San Juan Pablo II reivindicaba con vigor – él, que conoció el totalitarismo nazi y el totalitarismo comunista - , la “carta de ciudadanía” de la religión cristiana. Y lo hacía evocando la “Rerum novarum” de León XIII. Muchos se preguntaban, entonces y hoy, a cuenta de qué el Papa  León XIII se atrevía a pronunciarse sobre las realidades sociales. Para unos, este mundo y esta vida deberían permanecer extraños a la fe. Para otros, la Iglesia había de ocuparse exclusivamente de la salvación ultraterrena, sin decir nada sobre los avatares de la existencia en esta tierra (cf Juan Pablo II, Centesimus annus, 5).

Pero sabemos que no es así. La salvación que Dios ofrece al hombre no separa este mundo y el otro. Ni la religión, al menos la cristiana, aliena o enajena al hombre de sus compromisos en este mundo.
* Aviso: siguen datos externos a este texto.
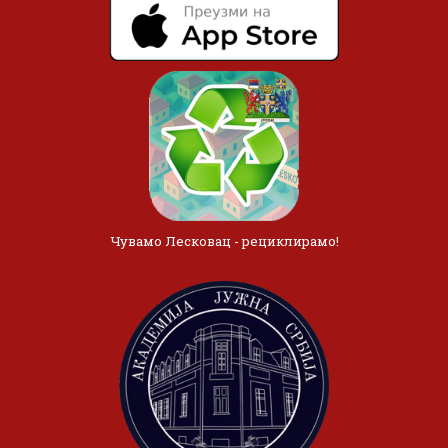
Чувамо Лесковац - рециклирамо!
Ha habido intentos, y los sigue habiendo, de impedir que la religión inspire la vida pública. Pero esos intentos no llevan a nada bueno. Benedicto XVI, tan lúcido siempre, lo indicó con claridad: “La exclusión de la religión del ámbito público, así como el fundamentalismo religioso, por otro lado, impiden el encuentro entre las personas y su colaboración para el progreso de la humanidad” (Caritas in veritate, 56).

Es decir, hay dos amenazas que penden sobre nosotros: el laicismo y el fundamentalismo. El laicismo recorta las posibilidades de la razón y reduce al hombre a lo mundano. Para el laicismo, la religión es una especie de excrecencia que hay que evitar a toda costa. Se le puede tolerar, como quien tolera el mal, pero jamás se le podrá reconocer como algo digno de presentarse en sociedad.

El fundamentalismo, en el ámbito de lo religioso, aunque yo creo que abunda más en el ámbito de lo laico, equivale a la apuesta en favor de unas bases de lo religioso que prescinden completamente de la relación con la razón. Cualquier cosa que pretenda iluminar los fundamentos de la creencia, como la razón humana, es vista con absoluta sospecha. Merece la pena reivindicar a Melchor Cano que señaló, entre los lugares teológicos, el papel de la razón humana.

Si la política cede al laicismo se empobrecen las motivaciones para buscar el bien común y se da un paso hacia la opresión agresiva. El que manda cree, porque manda, que puede dictar las normas inapelables de lo verdadero y de lo falso, de lo bueno y de lo malo. Sin ningún freno, sin tener que respetar el sagrario de las conciencias, el que manda, manda. E impone y castiga, si no le hacen caso.